Senin – Selasa, 22 – 23 Januari 2007

Kuta & Denpasar ; Dua hari ini adalah day-off dan jatah liburan bagi rombongan Burgerkill. Sejak pagi mereka bahkan sudah berdandan ala turis domestik dan menyewa motor untuk berkeliling Kuta dan Denpasar. Jalan-jalan di pantai sambil membeli kaca mata tentunya menjadi tujuan favorit. Sementara sisanya memilih untuk bersantai dan bercanda dengan tamu-tamu lokal di penginapan sambil menenggak arak yang seakan tidak pernah habis. Dan aktifitas semacam itu terus berlanjut sampai tengah malam. Bahkan sampai keesokan paginya. Ya, rasanya enggan diakhiri…
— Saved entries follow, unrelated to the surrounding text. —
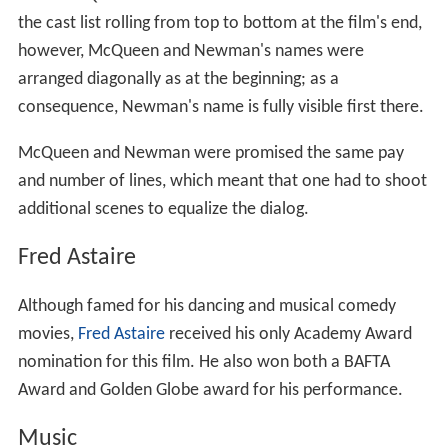
the cast list rolling from top to bottom at the film's end,
however, McQueen and Newman's names were
arranged diagonally as at the beginning; as a
consequence, Newman's name is fully visible first there.
McQueen and Newman were promised the same pay
and number of lines, which meant that one had to shoot
additional scenes to equalize the dialog.
Fred Astaire
Although famed for his dancing and musical comedy
movies,
Fred Astaire
received his only Academy Award
nomination for this film. He also won both a BAFTA
Award and Golden Globe award for his performance.
Music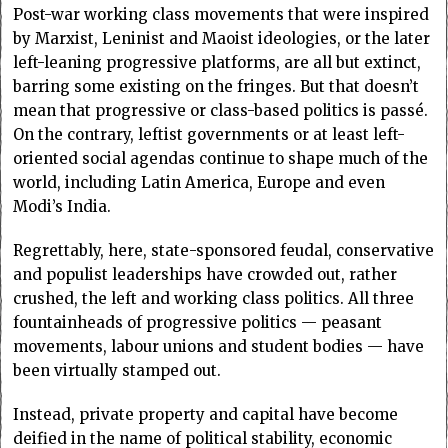
Post-war working class movements that were inspired
by Marxist, Leninist and Maoist ideologies, or the later
left-leaning progressive platforms, are all but extinct,
barring some existing on the fringes. But that doesn’t
mean that progressive or class-based politics is passé.
On the contrary, leftist governments or at least left-
oriented social agendas continue to shape much of the
world, including Latin America, Europe and even
Modi’s India.
Regrettably, here, state-sponsored feudal, conservative
and populist leaderships have crowded out, rather
crushed, the left and working class politics. All three
fountainheads of progressive politics — peasant
movements, labour unions and student bodies — have
been virtually stamped out.
Instead, private property and capital have become
deified in the name of political stability, economic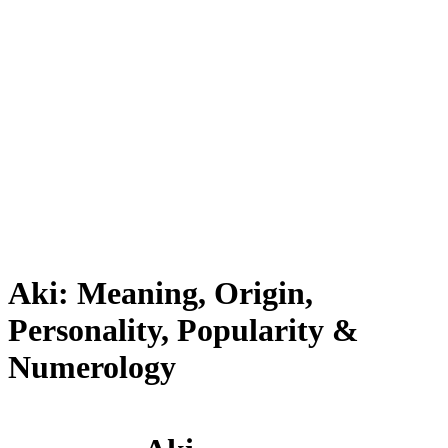
Aki: Meaning, Origin,
Personality, Popularity &
Numerology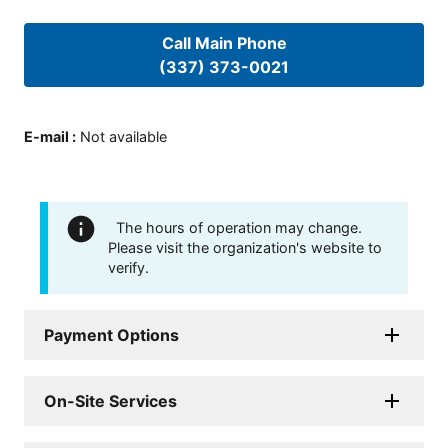
Call Main Phone
(337) 373-0021
E-mail
:
Not available
The hours of operation may change.
Please visit the organization's website to
verify.
Payment Options
On-Site Services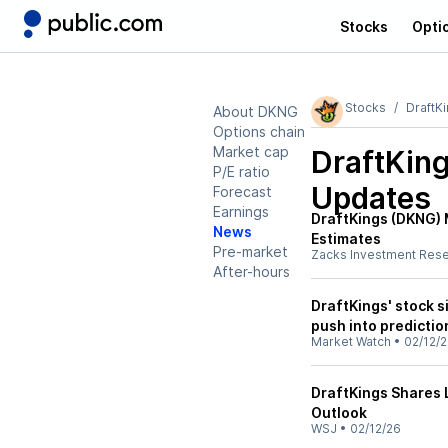
Stocks
Opti
Stocks
DraftK
About DKNG
Options chain
Market cap
DraftKin
P/E ratio
Updates
Forecast
Earnings
DraftKings (DKNG)
News
Estimates
Pre-market
Zacks Investment Res
After-hours
DraftKings' stock si
push into predicti
Market Watch
•
02/12/
DraftKings Shares 
Outlook
WSJ
•
02/12/26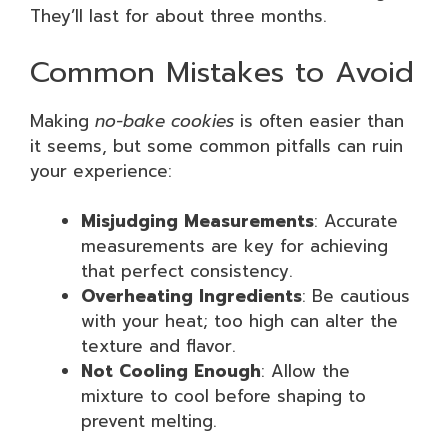
They’ll last for about three months.
Common Mistakes to Avoid
Making
no-bake cookies
is often easier than
it seems, but some common pitfalls can ruin
your experience:
Misjudging Measurements
: Accurate
measurements are key for achieving
that perfect consistency.
Overheating Ingredients
: Be cautious
with your heat; too high can alter the
texture and flavor.
Not Cooling Enough
: Allow the
mixture to cool before shaping to
prevent melting.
Bali – Jawa ; Selasa pagi masih digunakan untuk rekreasi bagi sebagian anggota rombongan Burgerkill yang masih belum puas menikmati suasana Bali. Madie dan Amenk terlihat sibuk mengepak sisa merchandise Burgerkill ke dalam kardus. Selama tur mereka berhasil meraup omzet sebesar 8,4 juta. “Yah lumayan buat nambah kas. Di Surabaya dan Malang yang paling laris,” tutur mereka. Siangnya bis rombongan menuju pasar seni Sukawati dan Badung untuk berbelanja oleh-oleh dan beragam souvenir untuk keluarga di rumah. Setelah puas shopping, kami semua langsung bertolak kembali ke pulau Jawa, sekaligus mengakhiri tur band metal yang paling seru pada tahun ini. That’s right, metal-trip will always be a blast. Hellyeah, see you on the next fukken tour!…

SETLIST BURGERKILL ; BEYOND COMA AND DESPAIR TOUR 2007

Surabaya [16/01] ;Darah Hitam Kebencian / Luka / Penjara Batin / Shadow Of Sorrow / We Will Bleed / Rendah / Angkuh / Creeping Death [Metallica Covers] / Laknat / Sakit Jiwa.

Pandaan [17/01] ;Luka / Shadow Of Sorrow / We Will Bleed / Penjara Batin / Unblessing Life / Heal The Pain / Berkarat / Angkuh / Hancur / Sakit Jiwa.

Malang [18/01] ;Beyond Coma and Despair [intro] / Darah Hitam Kebencian / We Will Bleed / Shadow Of Sorrow / Rendah / Angkuh / Solo Gitar / Anjing Tanah / Unblessing Life / Penjara Batin / Solo Drum / Seek and Destroy [Metallica Covers] / Hancur / Sakit Jiwa / Atur Aku.

Kuta Bali [21/01] ;Beyond Coma and Despair [intro] / Darah Hitam Kebencian / Luka / Penjara Batin / Shadow Of Sorrow / We Will Bleed / Rendah / Angkuh / Creeping Death [Metallica Covers] / Laknat / Sakit Jiwa.

*Jurnal ini dimuat di Trax Magazine, edisi April 2007.